Step 4: Create a controller to handle the callback from the OAuth provider Create a class called OAuth2LoginCallbackController to handle the callback from the OAuth provider. This controller will receive the authorization code, exchange it for an access token, and authenticate the user. Here’s an example:
import org.springframework.security.core.Authentication;
import org.springframework.security.core.context.SecurityContextHolder;
import org.springframework.stereotype.Controller;
import org.springframework.web.bind.annotation.GetMapping;
import org.springframework.web.bind.annotation.RequestParam;
@Controller
public class OAuth2LoginCallbackController {
@GetMapping("/login/oauth2/code/google")
public String handleGoogleCallback(@RequestParam("code") String code, Authentication authentication) {
// Handle the OAuth provider callback
// Exchange the authorization code for an access token
// Authenticate the user
// Redirect the user to the desired endpoint
return "redirect:/home";
}
}
In this example, the handleGoogleCallback method handles the callback from the Google OAuth provider. You can customize this method to perform the necessary steps to exchange the authorization code for an access token, authenticate the user, and redirect them to the desired endpoint.

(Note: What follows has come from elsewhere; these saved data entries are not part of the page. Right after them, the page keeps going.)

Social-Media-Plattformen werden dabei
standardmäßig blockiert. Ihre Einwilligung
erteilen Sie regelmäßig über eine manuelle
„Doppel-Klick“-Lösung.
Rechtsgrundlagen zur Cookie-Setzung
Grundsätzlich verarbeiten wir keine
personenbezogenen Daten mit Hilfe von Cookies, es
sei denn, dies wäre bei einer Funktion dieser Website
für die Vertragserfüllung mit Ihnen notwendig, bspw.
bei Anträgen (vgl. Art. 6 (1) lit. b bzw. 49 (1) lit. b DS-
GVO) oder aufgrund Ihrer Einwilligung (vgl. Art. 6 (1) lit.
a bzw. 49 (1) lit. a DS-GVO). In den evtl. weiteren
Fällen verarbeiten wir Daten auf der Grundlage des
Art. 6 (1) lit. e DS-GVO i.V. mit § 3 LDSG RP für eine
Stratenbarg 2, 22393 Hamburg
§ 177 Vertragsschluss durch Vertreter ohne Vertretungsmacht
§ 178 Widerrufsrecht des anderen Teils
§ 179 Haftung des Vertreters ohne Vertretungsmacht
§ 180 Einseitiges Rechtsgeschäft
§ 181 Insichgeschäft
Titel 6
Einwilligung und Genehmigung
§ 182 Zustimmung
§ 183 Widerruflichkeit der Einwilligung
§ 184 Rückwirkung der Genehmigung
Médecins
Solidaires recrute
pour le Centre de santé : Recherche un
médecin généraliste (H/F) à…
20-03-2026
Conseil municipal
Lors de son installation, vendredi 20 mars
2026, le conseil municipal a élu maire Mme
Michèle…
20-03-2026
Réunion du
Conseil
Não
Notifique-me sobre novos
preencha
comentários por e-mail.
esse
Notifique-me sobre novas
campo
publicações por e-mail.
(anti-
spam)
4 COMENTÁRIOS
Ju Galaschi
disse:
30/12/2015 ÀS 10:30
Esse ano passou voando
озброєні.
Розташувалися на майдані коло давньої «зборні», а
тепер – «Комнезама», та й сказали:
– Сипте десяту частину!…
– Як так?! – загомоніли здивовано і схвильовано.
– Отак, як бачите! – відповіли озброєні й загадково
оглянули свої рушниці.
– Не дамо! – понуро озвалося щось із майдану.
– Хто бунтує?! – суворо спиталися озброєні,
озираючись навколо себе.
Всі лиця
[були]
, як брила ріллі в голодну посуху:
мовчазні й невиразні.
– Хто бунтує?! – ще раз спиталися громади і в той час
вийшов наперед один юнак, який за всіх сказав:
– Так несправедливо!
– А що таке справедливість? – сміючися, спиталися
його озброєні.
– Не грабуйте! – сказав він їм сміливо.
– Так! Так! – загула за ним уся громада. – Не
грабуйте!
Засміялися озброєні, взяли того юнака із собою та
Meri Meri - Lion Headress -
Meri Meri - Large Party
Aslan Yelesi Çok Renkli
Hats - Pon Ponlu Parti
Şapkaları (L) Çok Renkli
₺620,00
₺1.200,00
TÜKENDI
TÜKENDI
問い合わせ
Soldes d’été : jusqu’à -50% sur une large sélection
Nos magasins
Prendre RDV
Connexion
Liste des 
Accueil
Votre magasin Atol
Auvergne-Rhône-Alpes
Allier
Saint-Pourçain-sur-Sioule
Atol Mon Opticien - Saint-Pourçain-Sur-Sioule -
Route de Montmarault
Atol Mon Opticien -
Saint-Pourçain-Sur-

Step 5: Customize the OAuth 2.0 provider configuration If you want to use an OAuth 2.0 provider other than Google, you can customize the provider configuration. Create a class called OAuth2ProviderConfig and implement the ClientRegistrationRepository interface. Here’s an example for Google as the provider:
import org.springframework.security.oauth2.client.registration.ClientRegistration;
import org.springframework.security.oauth2.client.registration.ClientRegistrationRepository;
import org.springframework.stereotype.Component;
@Component
public class OAuth2ProviderConfig implements ClientRegistrationRepository {
private final ClientRegistration googleClientRegistration;
public OAuth2ProviderConfig() {
this.googleClientRegistration = CustomOAuthProviderBuilder.google().build();
}
@Override
public ClientRegistration findByRegistrationId(String registrationId) {
if (registrationId.equals("google")) {
return googleClientRegistration;
}
return null;
}
}
In this example, the OAuth2ProviderConfig class implements the ClientRegistrationRepository interface and provides the Google client registration.
Please note that this is a basic example, and you may need to customize it further based on your specific requirements, such as handling token storage, integrating with a user database, and configuring additional OAuth 2.0 providers.